INPUT FOR THIS TASK:
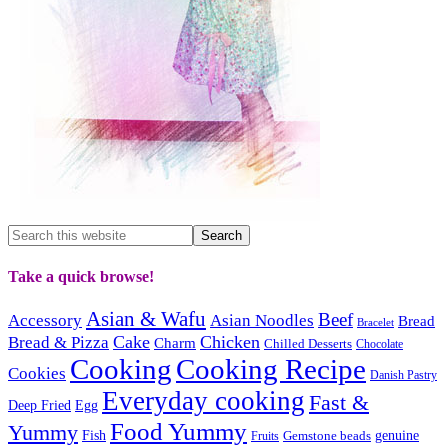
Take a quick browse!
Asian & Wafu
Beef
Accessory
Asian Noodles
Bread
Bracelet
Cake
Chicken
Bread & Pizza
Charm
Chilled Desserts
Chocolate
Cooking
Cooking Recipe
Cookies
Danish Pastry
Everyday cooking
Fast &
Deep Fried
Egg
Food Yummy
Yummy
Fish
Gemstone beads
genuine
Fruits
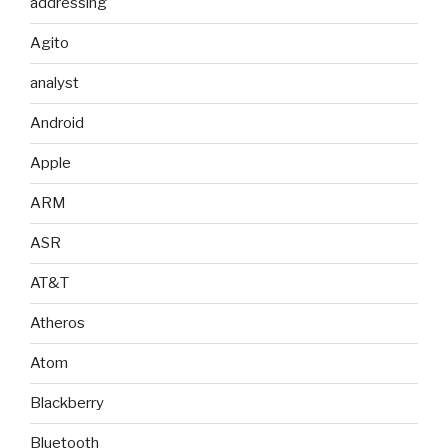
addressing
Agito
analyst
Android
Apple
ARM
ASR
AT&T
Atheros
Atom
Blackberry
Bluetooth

* * *

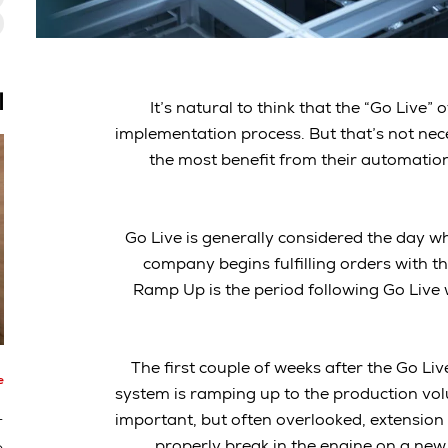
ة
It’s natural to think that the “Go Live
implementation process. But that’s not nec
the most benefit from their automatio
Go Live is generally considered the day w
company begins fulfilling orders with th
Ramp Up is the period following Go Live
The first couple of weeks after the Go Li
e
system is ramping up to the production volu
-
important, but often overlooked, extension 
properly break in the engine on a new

--

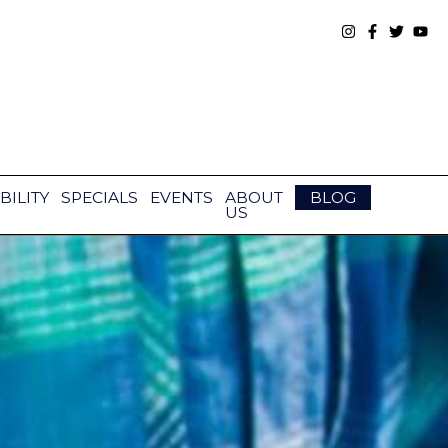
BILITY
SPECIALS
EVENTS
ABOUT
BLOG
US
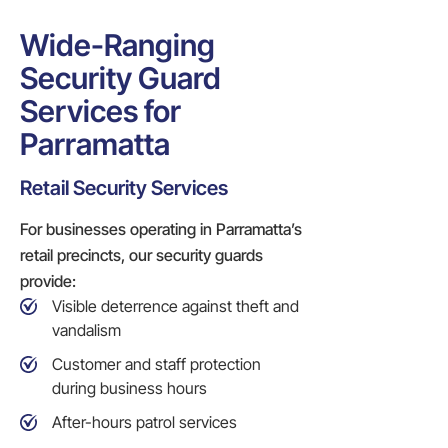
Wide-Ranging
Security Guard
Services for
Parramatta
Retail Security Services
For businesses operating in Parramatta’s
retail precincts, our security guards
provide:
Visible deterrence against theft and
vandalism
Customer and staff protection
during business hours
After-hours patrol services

EXERCISE OBJECTIVE: Copy out each line of the data containing the string "Parramatta".

TASK RESULT:
Parramatta
For businesses operating in Parramatta’s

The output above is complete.